Wednesday, March 8th, 2017
As reported by Dennis Pillion on AL.com on March 8, 2017:
The Altamont School in Birmingham flipped the switch Wednesday on a new, 14.7 kilowatt solar power system that it expects will provide about 20 percent of the school’s daytime electricity, according to installer Sam Yates of Eagle Solar and Light.
The system, located on a south-facing hill overlooking the school’s soccer fields, has a 25 year warranty, will also include a learning kiosk in the school to show the real-time performance of the system and the school’s overall energy use, providing an educational component to the system.
“The new solar array will not only help us reduce our monthly consumption of power, it will also provide outstanding educational opportunities for our students,” Sarah Whiteside, Head of School, said in a news release. “Altamont’s global initiative theme for this academic year is ‘Energy Resources and Climate Change.’
“The solar array is one more way we can express that theme and incorporate environmental stewardship into the culture, and practices, of our school.”
Based on 30-year average data from the National Renewable Energy Lab, Yates said the system should generate about 22,000 kilowatt-hours each year. The rest will still be provided by Alabama Power. If the panels over-produce, generating more electricity than the school is using, that energy will be fed back to the grid.

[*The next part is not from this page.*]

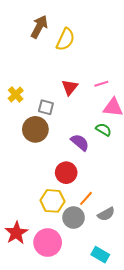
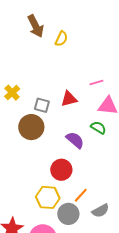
brown arrow: (39, 27) -> (36, 26), turned 125
yellow semicircle: (65, 39) -> (61, 39), size x0.7
red triangle: (70, 87) -> (69, 99), moved, turned 36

However, the goal is for the panels not to overproduce. Unlike utilities in some other states, Alabama Power only pays solar customers the utility’s avoided costs for excess power fed back onto the grid. Yates said that’s about 25 percent of the retail cost of electricity.
“For that reason, we design systems smaller than necessary so they don’t generate excess power under normal conditions,” Yates said. “But if the school shuts down for a week during the summer and they don’t run the air conditioner, then it would sell that power back to the grid.”
Yates said he believes Altamont is the first secondary school in the Birmingham area to install a solar array.
The system includes an inverter that will provide three-phase, 208-volt alternating current, and is expected to save the school significant amounts of money over the lifetime of the system.
“We’ve actually wanted to do this for a long time,” said Amber McKowen, Altamont’s Director of Finance. “Prior to now, we’ve never found a way to install the solar panels that would provide the power to our school and didn’t cost more than it would save on the power bill.
“Every dollar we save on heating and cooling this building is a dollar we can spend on the children and that’s the ultimate goal.”
Eagle Solar and Light is a Birmingham-based company that has completed solar installations in Alabama, North Carolina and Colorado, including projects for the Alabama Environmental Council, Red Mountain Park, and the city of Mountain Brook.